Obviously employers ought to be fair in their uniform policies. They should not ban some religious symbols and activities but allow others, unless they have good grounds for doing so. If they run a Christian bookshop, for example, they should be entitled to ban other religious symbols and require that their staff have a pretty sound knowledge of Christianity. Or they can set up a Halal or Kosher sandwich shop and expect staff to produce food accordingly.
All of the above points apply to a story occupying some press attention of late. It seems the dispute has been settled, but the point may well arise again in future and therefore a belated post is still appropriate.
I am referring to the story of the van driver who was told to remove a palm cross from his dashboard. His employer did not want any visible religious symbols on its vehicles.
On the face of it, the employer was entitled to set its own policies on such matters; a policy excluding all religious symbols would be a rational one; and, provided it was applied equally (ie not some religions and not others), then there would or should be no legal grounds to interfere with that policy.
There is, however, another well-established principle of the common law that ought to have been observed, namely the maxim de minimis non curate lex. Or, if we are to discard the Latin, "the law does not concern itself with trifling things".
Did it really offend anyone that the driver had a common symbol on the front of his van? Apparently so, since there was a “complaint”, and indeed if one looks far enough one can probably find someone offended by anything anywhere. That would not necessarily provide grounds for the law to intervene. The better question would be should anyone have been offended?
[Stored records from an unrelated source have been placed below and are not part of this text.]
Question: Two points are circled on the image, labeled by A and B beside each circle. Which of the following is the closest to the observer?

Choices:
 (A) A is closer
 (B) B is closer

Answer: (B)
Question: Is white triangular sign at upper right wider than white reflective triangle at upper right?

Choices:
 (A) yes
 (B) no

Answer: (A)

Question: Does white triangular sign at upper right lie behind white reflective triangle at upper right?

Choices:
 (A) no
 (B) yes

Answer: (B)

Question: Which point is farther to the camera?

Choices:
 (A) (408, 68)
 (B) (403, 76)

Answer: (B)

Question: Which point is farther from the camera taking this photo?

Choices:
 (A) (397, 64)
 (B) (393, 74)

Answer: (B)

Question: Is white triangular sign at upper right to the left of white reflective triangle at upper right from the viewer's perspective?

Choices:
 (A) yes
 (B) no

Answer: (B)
Surely not in this instance (and that is without taking into account what vans in my experience usually have displayed on their dashboards).
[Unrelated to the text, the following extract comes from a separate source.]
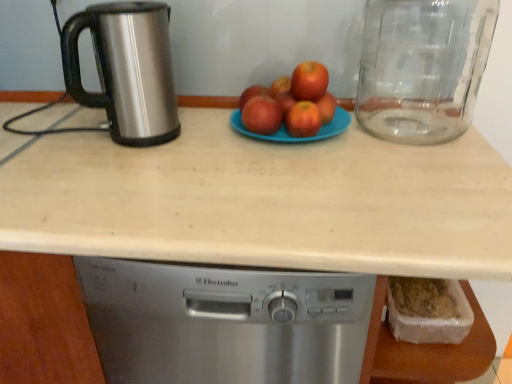 This screenshot has height=384, width=512. In order to click on vacant space situated on the left part of matte blue plate at center in this screenshot , I will do `click(197, 137)`. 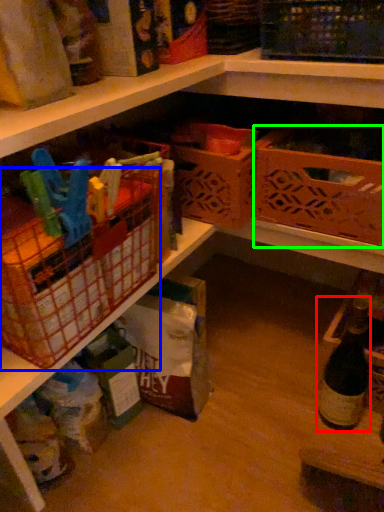 Question: Based on their relative distances, which object is nearer to bottle (highlighted by a red box)? Choose from basket (highlighted by a blue box) and basket (highlighted by a green box).

Choices:
 (A) basket
 (B) basket

Answer: (B)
It is not as if the driver was asking for special privileges such as days off for religious observance or exemption from regular duties. Nor that any rational customer would be put off by viewing the symbol; it can hardly be compared to a symbol of a fascist organisation or similar.
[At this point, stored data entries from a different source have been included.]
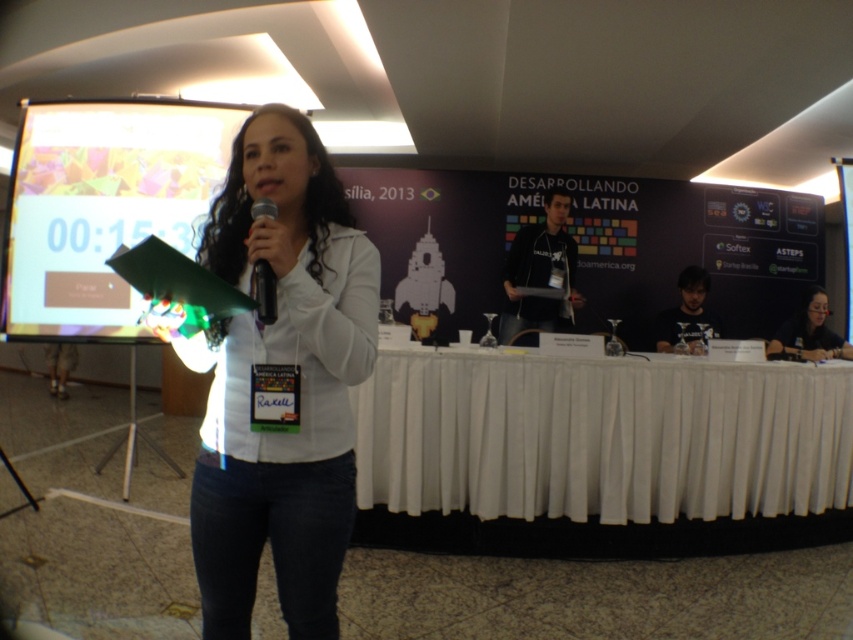 Question: From the image, what is the correct spatial relationship of white cloth at center in relation to white matte jacket at center?

Choices:
 (A) below
 (B) above

Answer: (A)

Question: Which is farther from the matte green book at upper left?

Choices:
 (A) matte black laptop at lower right
 (B) white cloth at center
 (C) black plastic microphone at center

Answer: (A)

Question: Can you confirm if white cloth at center is positioned to the left of matte black laptop at lower right?

Choices:
 (A) no
 (B) yes

Answer: (B)

Question: Which point appears closest to the camera in this image?

Choices:
 (A) (808, 356)
 (B) (260, 211)
 (C) (625, 474)
 (D) (312, 624)

Answer: (B)

Question: Which of the following is the farthest from the observer?

Choices:
 (A) white cloth at center
 (B) black plastic microphone at center
 (C) white matte jacket at center

Answer: (A)

Question: Is white matte jacket at center above black plastic microphone at center?

Choices:
 (A) yes
 (B) no

Answer: (B)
I am reminded of one of the stories that beloved of the tabloids, namely the banning of Easter and other Christian celebrations by local authorities on the basis that they might offend the non-Christian constituents. Most such stories are apocryphal. Chances are if any are true that the non-Christians would be more offended by the assumption that they would be offended. Again, the test should be objective, not subjective - should anyone be offended. A sense of perspective, or proportion – or even a sense of humour – might not go amiss on such occasions.